CICC: The globalization of the energy storage industry is underway, with AIDC's energy storage contributions adding new growth.

Source:Futubull

According to Zhitong Finance App, CICC issued a research report stating that after the second half of 2025 (2H25), Chinese provinces will gradually introduce capacity-based electricity pricing policies. Independent energy storage exhibits excellent economic viability under the revenue model of 'peak-valley arbitrage + capacity-based pricing + auxiliary services,' with robust demand expected to sustain short-term growth momentum. In the European market, driven by energy shortages and insufficient grid flexibility resources, energy storage demand is favorable, with development focus shifting from residential storage toward large-scale storage and commercial-industrial storage. Looking ahead to the global energy storage market in 2026, demand in China, Europe, and emerging markets across Asia, Africa, and Latin America is expected to surge, alongside incremental contributions from AIDC-integrated storage. Investors are advised to pay close attention to high-growth opportunities in non-U.S. overseas markets, including both front-of-meter and behind-the-meter storage opportunities.

The key viewpoints of CICC are as follows:

Surging demand in China and Europe, rapid growth in Asia, Africa, and Latin America

After the second half of 2025 (2H25), as Chinese provinces gradually roll out capacity-based electricity pricing policies, independent energy storage demonstrates strong economic feasibility under the revenue model of 'peak-valley arbitrage + capacity-based pricing + auxiliary services,' with demand surging and short-term growth momentum expected to persist. In the European market, driven by energy shortages and insufficient flexible grid resources, energy storage demand remains positive, with development transitioning from residential storage toward large-scale and commercial-industrial storage. In Australia, where the power market is mature and large-scale storage economics are favorable, projects are accelerating implementation, while residential storage benefits from substantial subsidies, ensuring medium- to long-term demand. In the U.S., aging grid infrastructure continues to drive demand for large-scale storage, but policy constraints may accelerate the localization of lithium battery production. Across Asia, Africa, and Latin America, declining costs of solar-plus-storage systems, coupled with increasing renewable energy integration and grid stability needs, are driving significant demand for large-scale storage, while distributed solar-plus-storage solutions also benefit from the pursuit of stable power supply and reduced electricity costs.

AIDC-integrated storage contributes incremental growth; integrated wind-solar-storage-hydrogen-alcohol projects may see volume expansion

Currently, demand for AIDC in the U.S. is surging. Amid limited power capacity and grid connection challenges, an increasing number of AIDC facilities are incorporating energy storage to enhance flexible interconnectivity and expedite grid integration. Additionally, solar-plus-storage systems can partially meet self-consumption needs. By 2030, AIDC-related storage demand in the U.S. is projected to reach 100-200 GWh. In the green alcohol sector, the shipping industry provides a green premium for eco-friendly alcohol, catalyzing demand for green alcohol applications in maritime transport. Numerous domestic wind-solar-storage-hydrogen-alcohol projects are expected to accelerate construction and commissioning, driving additional energy storage demand.

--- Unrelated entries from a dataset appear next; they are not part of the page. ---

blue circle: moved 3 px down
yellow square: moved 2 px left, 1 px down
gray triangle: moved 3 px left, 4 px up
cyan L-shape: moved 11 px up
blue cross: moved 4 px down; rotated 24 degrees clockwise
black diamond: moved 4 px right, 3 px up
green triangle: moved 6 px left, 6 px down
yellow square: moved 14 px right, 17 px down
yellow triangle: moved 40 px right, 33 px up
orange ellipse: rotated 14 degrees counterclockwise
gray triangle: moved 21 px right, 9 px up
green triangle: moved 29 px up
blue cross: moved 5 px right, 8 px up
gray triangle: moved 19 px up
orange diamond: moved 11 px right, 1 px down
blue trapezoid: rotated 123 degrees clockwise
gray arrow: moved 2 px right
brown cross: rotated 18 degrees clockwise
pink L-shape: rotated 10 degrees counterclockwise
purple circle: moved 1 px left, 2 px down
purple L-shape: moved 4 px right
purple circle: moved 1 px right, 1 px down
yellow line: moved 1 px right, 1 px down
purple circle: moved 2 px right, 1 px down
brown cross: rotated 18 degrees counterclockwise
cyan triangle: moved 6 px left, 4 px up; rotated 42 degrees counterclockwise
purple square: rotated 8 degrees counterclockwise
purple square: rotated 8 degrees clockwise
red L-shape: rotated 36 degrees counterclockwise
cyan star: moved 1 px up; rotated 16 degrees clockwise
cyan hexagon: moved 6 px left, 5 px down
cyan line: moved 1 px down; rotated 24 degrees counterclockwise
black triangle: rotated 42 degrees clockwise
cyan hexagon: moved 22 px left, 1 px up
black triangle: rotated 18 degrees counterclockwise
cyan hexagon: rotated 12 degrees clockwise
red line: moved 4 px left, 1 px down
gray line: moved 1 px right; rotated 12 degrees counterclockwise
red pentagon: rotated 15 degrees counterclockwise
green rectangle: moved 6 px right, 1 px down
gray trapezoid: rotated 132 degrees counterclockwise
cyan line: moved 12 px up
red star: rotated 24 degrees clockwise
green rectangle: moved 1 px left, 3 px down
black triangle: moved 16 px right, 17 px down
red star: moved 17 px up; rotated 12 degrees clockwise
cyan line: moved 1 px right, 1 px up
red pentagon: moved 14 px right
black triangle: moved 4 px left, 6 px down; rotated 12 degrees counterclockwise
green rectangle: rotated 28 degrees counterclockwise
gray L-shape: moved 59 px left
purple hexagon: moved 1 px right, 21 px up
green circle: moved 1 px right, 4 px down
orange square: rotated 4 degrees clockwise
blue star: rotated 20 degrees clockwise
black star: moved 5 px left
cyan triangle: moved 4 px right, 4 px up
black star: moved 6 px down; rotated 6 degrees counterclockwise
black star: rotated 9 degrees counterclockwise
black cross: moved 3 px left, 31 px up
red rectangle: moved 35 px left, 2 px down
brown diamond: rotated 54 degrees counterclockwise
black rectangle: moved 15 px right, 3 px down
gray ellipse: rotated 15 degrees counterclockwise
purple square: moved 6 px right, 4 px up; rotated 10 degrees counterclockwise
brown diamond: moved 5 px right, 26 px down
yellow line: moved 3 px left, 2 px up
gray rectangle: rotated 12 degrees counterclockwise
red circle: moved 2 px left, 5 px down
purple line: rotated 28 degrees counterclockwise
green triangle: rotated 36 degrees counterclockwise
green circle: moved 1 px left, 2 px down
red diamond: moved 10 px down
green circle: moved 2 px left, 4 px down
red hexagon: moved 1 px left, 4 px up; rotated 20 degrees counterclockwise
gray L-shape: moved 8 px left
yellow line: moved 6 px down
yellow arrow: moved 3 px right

Robust demand spurs cell supply shortages; companies expand overseas to build competitive barriers

Amid strong energy storage demand since the second half of 2025 (2H25), the supply-demand balance for energy storage cells has remained tight, with leading enterprises maintaining full order books and production schedules extending into the first quarter of 2026 (1Q26). We anticipate that as major players ramp up large-cell production capacity, the situation may ease gradually starting in the second quarter of 2026 (2Q26). Meanwhile, under the influence of localization policies in Europe and the U.S., leading firms are further establishing competitive barriers through overseas factory construction, technology licensing, and other strategies, capitalizing on high-growth demand in overseas markets.

In terms of specific targets,

Front-of-meter recommendations: CATL (300750.SZ, 03750), EVE Energy (300014.SZ), HiberSense (688411.SH); behind-the-meter storage recommendations: Deye (605117.SH), Alpha ESS (688717.SH), Pylontech (688063.SH).

Risk factors

Slower-than-expected global renewable energy transition, policy volatility impacting end-user demand, escalating geopolitical risks in overseas markets, intensified competition within the supply chain resulting in declining profit margins.